PROVIDED RECORDS section start

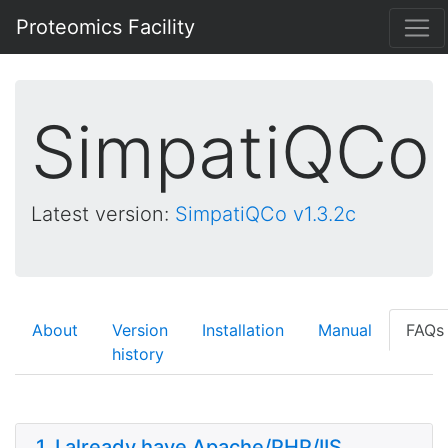
Proteomics Facility
SimpatiQCo
Latest version:
SimpatiQCo v1.3.2c
About
Version
Installation
Manual
FAQs
history
1. I already have Apache/PHP/IIS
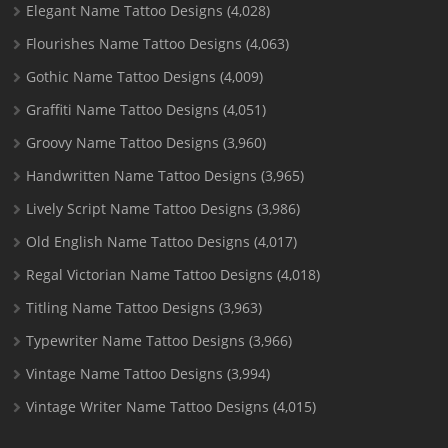
Elegant Name Tattoo Designs
(4,028)
Flourishes Name Tattoo Designs
(4,063)
Gothic Name Tattoo Designs
(4,009)
Graffiti Name Tattoo Designs
(4,051)
Groovy Name Tattoo Designs
(3,960)
Handwritten Name Tattoo Designs
(3,965)
Lively Script Name Tattoo Designs
(3,986)
Old English Name Tattoo Designs
(4,017)
Regal Victorian Name Tattoo Designs
(4,018)
Titling Name Tattoo Designs
(3,963)
Typewriter Name Tattoo Designs
(3,966)
Vintage Name Tattoo Designs
(3,994)
Vintage Writer Name Tattoo Designs
(4,015)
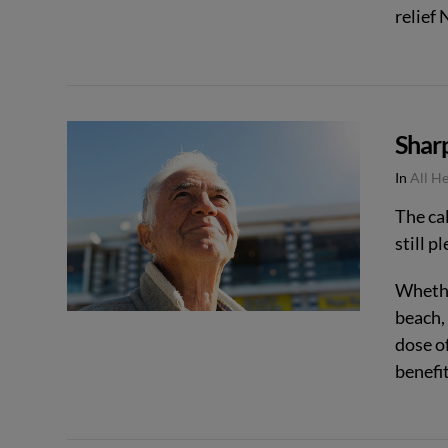
relief
Shar
VIEW POST
In
All H
The ca
still p
Whether
beach,
dose of
benefi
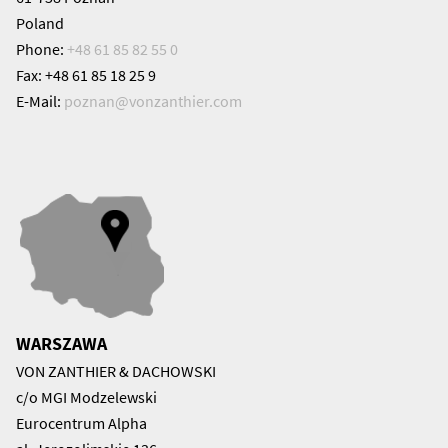
Poland
Phone:
+48 61 85 82 55 0
Fax: +48 61 85 18 25 9
E-Mail:
poznan@
vonzanthier.com
WARSZAWA
VON ZANTHIER & DACHOWSKI
c/o MGI Modzelewski
Eurocentrum Alpha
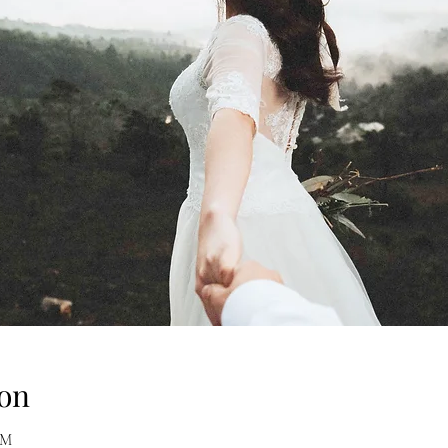
on
AM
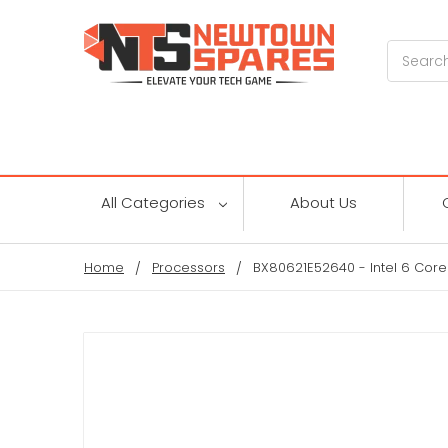
Search
All Categories
About Us
Home
Processors
BX80621E52640 - Intel 6 Core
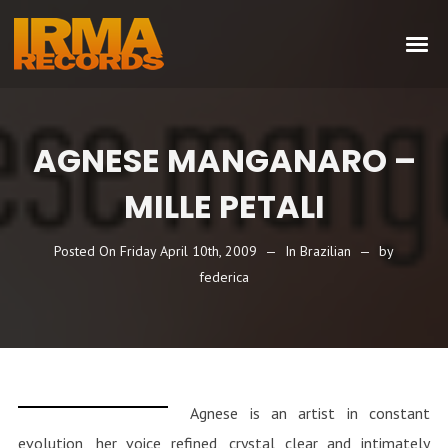
AGNESE MANGANARO –
MILLE PETALI
Posted On
Friday April 10th, 2009
In
Brazilian
by
federica
Agnese is an artist in constant
evolution, her voice refined, crystal clear and intimately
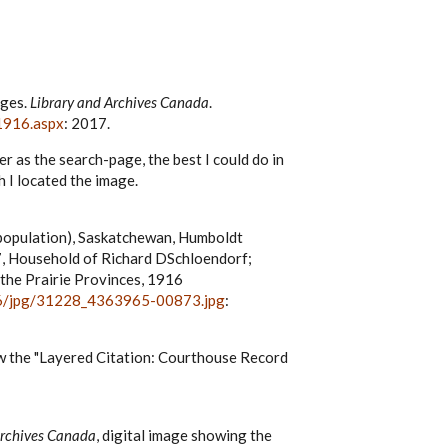
ages.
Library and Archives Canada
.
1916.aspx
: 2017.
r as the search-page, the best I could do in
 I located the image.
(population), Saskatchewan, Humboldt
y 97, Household of Richard DSchloendorf;
 the Prairie Provinces, 1916
936/jpg/31228_4363965-00873.jpg
:
low the "Layered Citation: Courthouse Record
Archives Canada
, digital image showing the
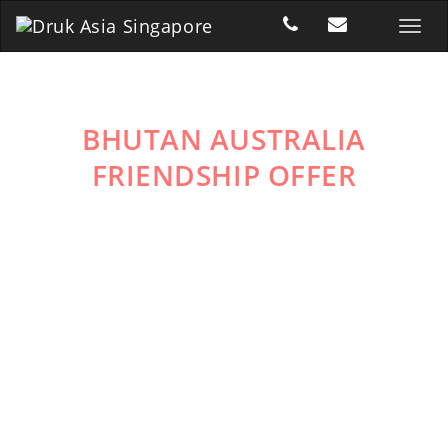
BHUTAN AUSTRALIA
FRIENDSHIP OFFER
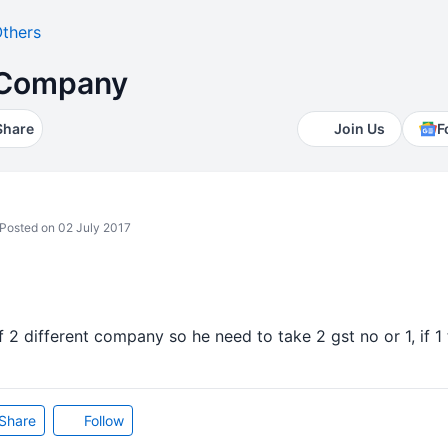
thers
2 Company
Share
Join Us
F
Posted on 02 July 2017
of 2 different company so he need to take 2 gst no or 1, if 
Share
Follow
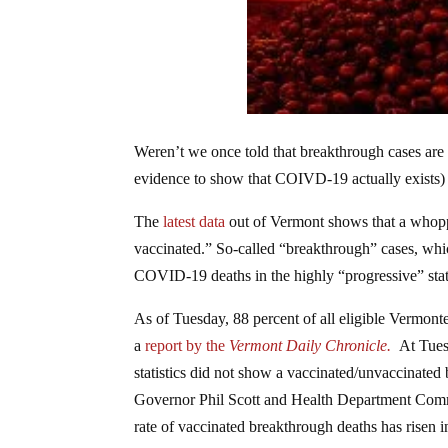
Weren’t we once told that breakthrough cases are “
evidence to show that COIVD-19 actually exists) 
The
latest data
out of Vermont shows that a whopp
vaccinated.” So-called “breakthrough” cases, whic
COVID-19 deaths in the highly “progressive” state
As of Tuesday, 88 percent of all eligible Vermont
a
report by the
Vermont Daily Chronicle.
At Tues
statistics did not show a vaccinated/unvaccinated
Governor Phil Scott and Health Department Commi
rate of vaccinated breakthrough deaths has risen 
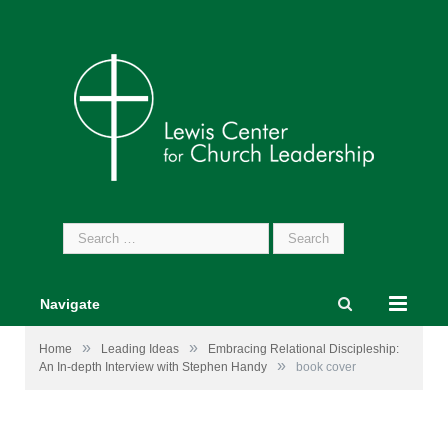
Search
for:
Navigate
»
»
Home
Leading Ideas
Embracing Relational Discipleship:
»
An In-depth Interview with Stephen Handy
book cover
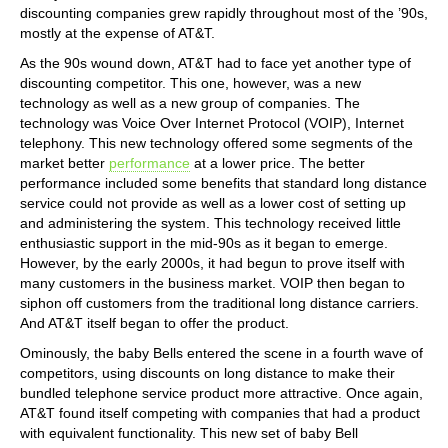
discounting companies grew rapidly throughout most of the ’90s,
mostly at the expense of AT&T.
As the 90s wound down, AT&T had to face yet another type of
discounting competitor. This one, however, was a new
technology as well as a new group of companies. The
technology was Voice Over Internet Protocol (VOIP), Internet
telephony. This new technology offered some segments of the
market better
performance
at a lower price. The better
performance included some benefits that standard long distance
service could not provide as well as a lower cost of setting up
and administering the system. This technology received little
enthusiastic support in the mid-90s as it began to emerge.
However, by the early 2000s, it had begun to prove itself with
many customers in the business market. VOIP then began to
siphon off customers from the traditional long distance carriers.
And AT&T itself began to offer the product.
Ominously, the baby Bells entered the scene in a fourth wave of
competitors, using discounts on long distance to make their
bundled telephone service product more attractive. Once again,
AT&T found itself competing with companies that had a product
with equivalent functionality. This new set of baby Bell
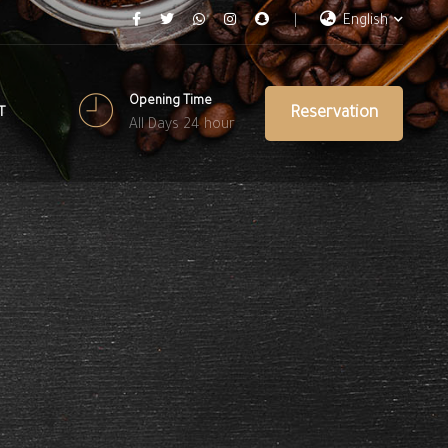
English
Opening Time
Reservation
T
All Days 24 hour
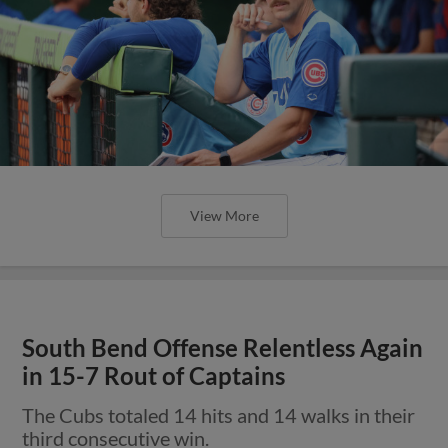
View More
South Bend Offense Relentless Again
in 15-7 Rout of Captains
The Cubs totaled 14 hits and 14 walks in their
third consecutive win.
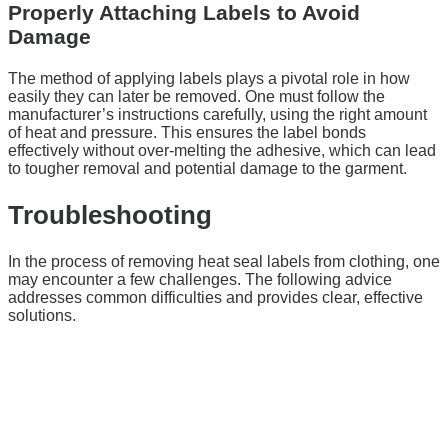
Properly Attaching Labels to Avoid
Damage
The method of applying labels plays a pivotal role in how
easily they can later be removed. One must follow the
manufacturer’s instructions carefully, using the right amount
of heat and pressure. This ensures the label bonds
effectively without over-melting the adhesive, which can lead
to tougher removal and potential damage to the garment.
Troubleshooting
In the process of removing heat seal labels from clothing, one
may encounter a few challenges. The following advice
addresses common difficulties and provides clear, effective
solutions.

PROVIDED RECORDS section end

Above are the records; return the lines in them from the one with "image showing the" to the one with "COVID-19 deaths in", inclusive, exactly and without images.

■ **WRITTEN SOLUTION**:
, digital image showing the
BHUTAN AUSTRALIA
FRIENDSHIP OFFER
thers
2 Company
Share
Join Us
F
Posted on 02 July 2017
of 2 different company so he need to take 2 gst no or 1, if 
Share
Follow
Weren’t we once told that breakthrough cases are “
evidence to show that COIVD-19 actually exists) 
The
latest data
out of Vermont shows that a whopp
vaccinated.” So-called “breakthrough” cases, whic
COVID-19 deaths in the highly “progressive” state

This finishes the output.